Dennett & Chalmers on the “Easy Problems” of Consciousness


Daniel Dennett says that when all the “easy” (or functional) questions about consciousness have been answered, then that's all we need to know. Or to use Dennett's own words: “Once all the Easy Problems are solved, consciousness is explained.”

So what are these easy questions? According to David Chalmers (whom Dennett was partly responding to), they include:

... all the cognitive and behavioural functions in the vicinity of experience – perceptual discrimination, categorisation, internal access, verbal report...”

Of course Chalmers offers a riposte to Dennett by saying that

there may still remain a further unanswered question: Why is the performance of these functions accompanied by experience?

Is it that Dennett simply ignores this question? Surely not. Does he see it as a “pseudo-problem”? Possibly. He certainly sees qualia as pseudo-entities, so perhaps this “problem of consciousness” is a pseudo-problem. But why?

Chalmers himself comments on Dennett's position (or on those who hold a similar position). He says that people like Dennett “deny the phenomenon”. Chalmers continues:

... once we have explained the functions such as accessibility, reportability, and the like, there is no further phenomenon called 'experience' to explain. Some explicitly deny the phenomenon, holding, for example that what is not externally verifiable cannot be real. Others achieve the same effect by allowing that experience exists, but only if we equate 'experience' with something like the capacity to discriminate and report.”

The obvious point to make here is that if

accessibility, reportability, discrimination, etc. = experience (or consciousness)

then why use the word 'experience' (or 'consciousness') at all? The problem here is that these elimitivists may well agree with that statement. In other words, why bother talking about experience or consciousness? Let's just stick to more scientific terms such as 'accessibility', 'reportability', etc.

This verificationist position, on the other hand, seems both obviously false and absurd. Yes, there is a problem – indeed a scientific problem – with verifiability when it comes to experience and the mind generally. Though having a scientific or philosophical problem with X doesn't automatically mean that X “can't be real” or doesn't exist.

The basic point is that “perceptual discrimination, categorisation, internal access, verbal report” could all occur without consciousness or experience. Is that true? (That's question against Chalmers rather than against Dennett.) And even if they could occur - in principle - without consciousness, perhaps they still always come along with consciousness... at least in human beings.

One argument would be that all these functional things can happen within a computer.
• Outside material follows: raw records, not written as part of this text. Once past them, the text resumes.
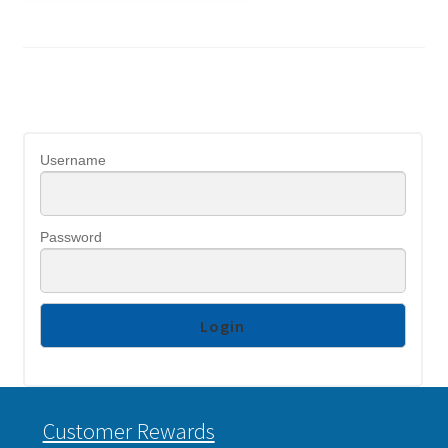
Username
Password
Customer Rewards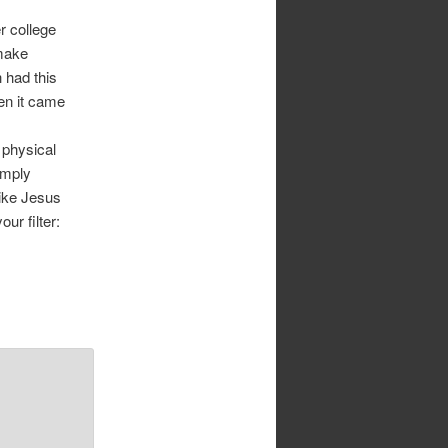
r college
make
 had this
en it came
 physical
imply
ike Jesus
ur filter: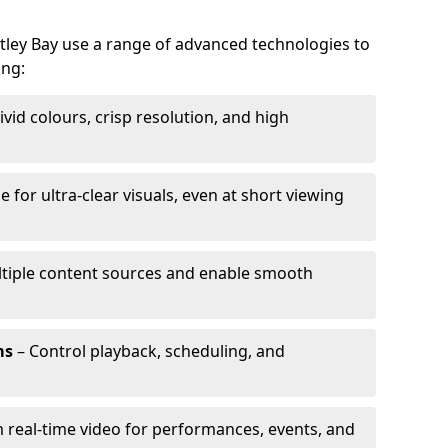
itley Bay use a range of advanced technologies to
ing:
ivid colours, crisp resolution, and high
e for ultra-clear visuals, even at short viewing
tiple content sources and enable smooth
ms
– Control playback, scheduling, and
 real-time video for performances, events, and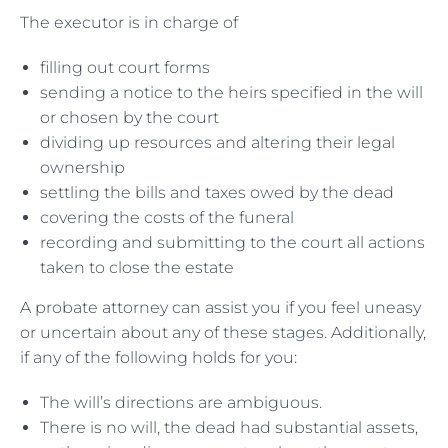
The executor is in charge of
filling out court forms
sending a notice to the heirs specified in the will
or chosen by the court
dividing up resources and altering their legal
ownership
settling the bills and taxes owed by the dead
covering the costs of the funeral
recording and submitting to the court all actions
taken to close the estate
A probate attorney can assist you if you feel uneasy
or uncertain about any of these stages. Additionally,
if any of the following holds for you:
The will’s directions are ambiguous.
There is no will, the dead had substantial assets,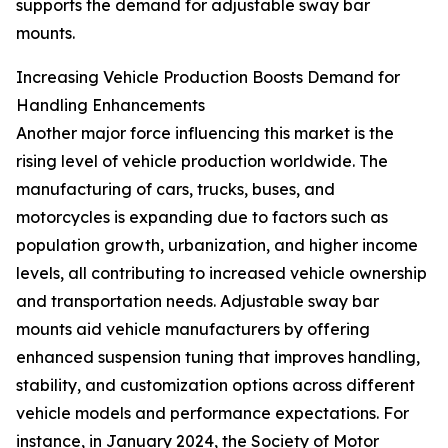
supports the demand for adjustable sway bar
mounts.
Increasing Vehicle Production Boosts Demand for
Handling Enhancements
Another major force influencing this market is the
rising level of vehicle production worldwide. The
manufacturing of cars, trucks, buses, and
motorcycles is expanding due to factors such as
population growth, urbanization, and higher income
levels, all contributing to increased vehicle ownership
and transportation needs. Adjustable sway bar
mounts aid vehicle manufacturers by offering
enhanced suspension tuning that improves handling,
stability, and customization options across different
vehicle models and performance expectations. For
instance, in January 2024, the Society of Motor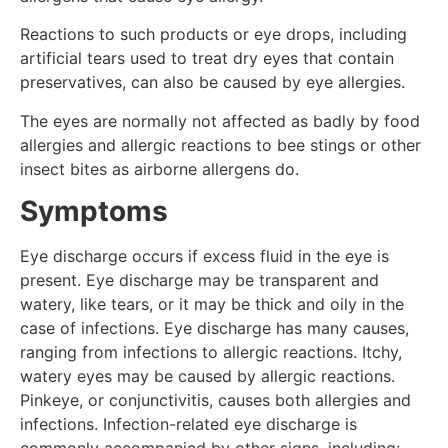
Reactions to such products or eye drops, including
artificial tears used to treat dry eyes that contain
preservatives, can also be caused by eye allergies.
The eyes are normally not affected as badly by food
allergies and allergic reactions to bee stings or other
insect bites as airborne allergens do.
Symptoms
Eye discharge occurs if excess fluid in the eye is
present. Eye discharge may be transparent and
watery, like tears, or it may be thick and oily in the
case of infections. Eye discharge has many causes,
ranging from infections to allergic reactions. Itchy,
watery eyes may be caused by allergic reactions.
Pinkeye, or conjunctivitis, causes both allergies and
infections. Infection-related eye discharge is
commonly accompanied by other signs, including: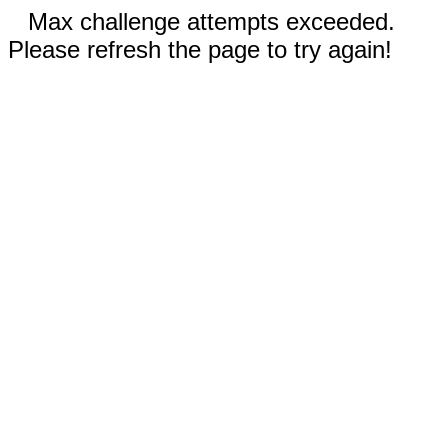
Max challenge attempts exceeded.
Please refresh the page to try again!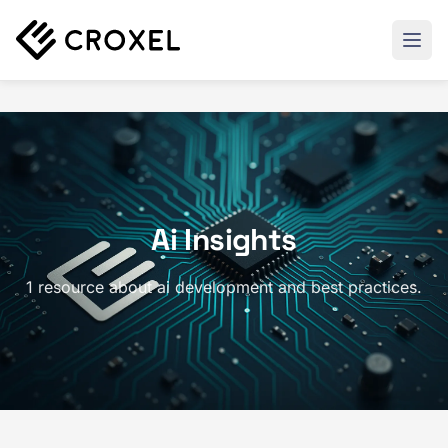
Ai Insights
1 resource about ai development and best practices.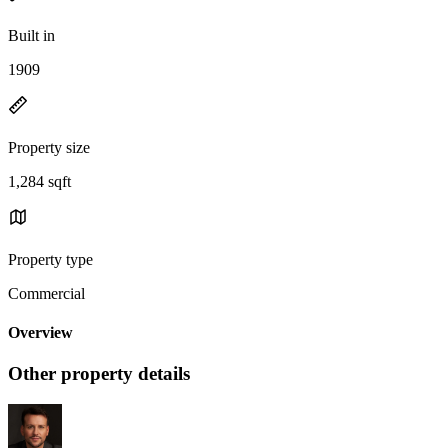
Built in
1909
Property size
1,284 sqft
Property type
Commercial
Overview
Other property details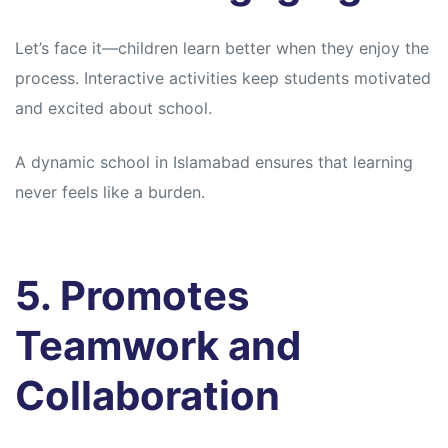
Let’s face it—children learn better when they enjoy the
process. Interactive activities keep students motivated
and excited about school.
A dynamic school in Islamabad ensures that learning
never feels like a burden.
5. Promotes
Teamwork and
Collaboration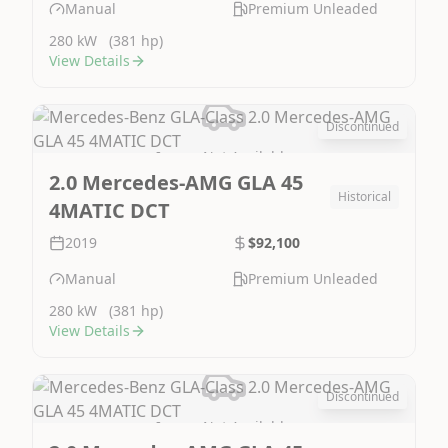
Manual
Premium Unleaded
280 kW
(381 hp)
View Details
Discontinued
Image Not Available
2.0 Mercedes-AMG GLA 45
Historical
4MATIC DCT
2019
$92,100
Manual
Premium Unleaded
280 kW
(381 hp)
View Details
Discontinued
Image Not Available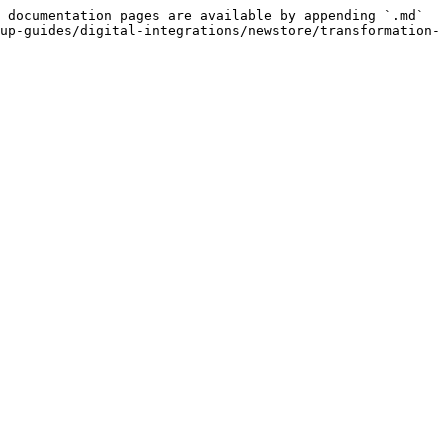
 documentation pages are available by appending `.md` 
up-guides/digital-integrations/newstore/transformation-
A computer could perceptually discriminate, categorise, have internal access to its own states or information and even verbally report things. In fact computers do these things today. However, computers aren't conscious – they don't experiences anything when they carry out these functions. Despite saying that, wouldn't a functionalist, Dennett or a believer in AI say that if a computer carries out these functions then, by definition, it would be conscious? Chalmers would deny that. However, many scientists and some philosophers wouldn't.

Or is the argument that if these functions are carried out without consciousness in computers, then that could also be the case with human beings? Indeed is the argument stronger than that? If they occur without consciousness in computers, the they must occur without consciousness in humans. That seems obviously false.

It can also be said that consciousness or experience itself is functional. Or, at the least, it has a “functional role”. That's exactly the possibility which Chalmers brings up. He writes:

This is not to say that experience has no function. Perhaps it will turn out to play an important cognitive role.”

I would say that experience/consciousness obviously has a “cognitive role”. Indeed why does Chalmers see it as a mere possibility rather than an actuality? There are of course brain functions which occur which we aren't conscious of. Though there are functions which we are conscious of. Indeed there are some functions which at certain points we're not conscious of and which we then become conscious of.


Chalmers, David, 'Facing up to the problem of consciousness', from the Journal of Consciousness Studies 2 (1995).